Immune checkpoint inhibitors are sometimes used in patients following progression on prior checkpoint inhibition, Choueiri begins. However, this approach has not been tested nor approved, leaving few effective options available for the treatment of patients who progress on frontline immune-based combination therapy. Currently, the VEGF TKI cabozantinib is used in the second-line setting in patients who have been previously treated with immune-based therapy. It was unknown whether patients could derive benefit from the continuation ofimmune checkpoint inhibition, Choueiri says. To address this, investigators conducted a phase 3 trial in patients post-progression on PD-1/PD-L1 inhibitors.

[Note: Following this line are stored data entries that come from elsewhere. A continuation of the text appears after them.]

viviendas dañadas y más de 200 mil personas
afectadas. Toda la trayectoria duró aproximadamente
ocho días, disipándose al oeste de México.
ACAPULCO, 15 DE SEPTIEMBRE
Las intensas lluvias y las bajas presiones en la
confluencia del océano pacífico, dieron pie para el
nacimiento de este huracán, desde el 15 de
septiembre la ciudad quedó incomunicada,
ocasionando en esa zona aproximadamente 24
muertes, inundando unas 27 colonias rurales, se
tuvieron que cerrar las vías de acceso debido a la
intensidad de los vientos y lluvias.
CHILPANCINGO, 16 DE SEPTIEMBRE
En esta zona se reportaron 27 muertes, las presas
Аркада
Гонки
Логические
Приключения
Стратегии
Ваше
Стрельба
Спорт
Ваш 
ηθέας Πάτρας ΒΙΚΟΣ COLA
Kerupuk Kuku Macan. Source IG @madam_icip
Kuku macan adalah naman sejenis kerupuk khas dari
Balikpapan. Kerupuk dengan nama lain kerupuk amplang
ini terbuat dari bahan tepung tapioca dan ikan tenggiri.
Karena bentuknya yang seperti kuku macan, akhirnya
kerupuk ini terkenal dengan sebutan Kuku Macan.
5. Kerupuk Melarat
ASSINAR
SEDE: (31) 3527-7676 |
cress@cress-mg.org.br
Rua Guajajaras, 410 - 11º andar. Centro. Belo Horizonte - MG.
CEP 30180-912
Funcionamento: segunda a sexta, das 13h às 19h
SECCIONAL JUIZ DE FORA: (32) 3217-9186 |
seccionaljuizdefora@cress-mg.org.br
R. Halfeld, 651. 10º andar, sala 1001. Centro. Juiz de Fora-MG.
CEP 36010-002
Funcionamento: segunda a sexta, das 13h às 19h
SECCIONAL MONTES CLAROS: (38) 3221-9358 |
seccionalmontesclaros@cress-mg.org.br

In the phase 3 trial, 522 patients were randomly assigned to receive 60 mg of cabozantinib once a day orcabozantinib plus 1200 mg of the PD-L1 inhibitor atezolizumab once every 3 weeks, Choueiri continues. The primary end point of the study was independent centrally-assessed progression-free survival. The median PFS in the combination arm (n = 263) was 10.6 months (95% CI, 9.8-12.3) compared with 10.8 months (95% CI, 10.0-12.5) with cabozantinib alone (n = 259), failing to meet the primary end point of the study. Additionally, median overall survival, a key secondary end point of the trial, was 25.7 months (95% CI, 25.1-not evaluable) with the combination and was not evaluable with cabozantinib alone (95% CI, 21.1-NE). Overall, the addition of atezolizumab to cabozantinib did not improve clinical outcomes in this patient population, Choueiri notes.

Notably, toxicity was higher with the combination of cabozantinib and atezolizumab, Choueiri says. Taken collectively, the results indicate that the use of immune checkpoint inhibitors following progression on prior checkpoint blockade should not be standard of care in this setting, Choueiri concludes.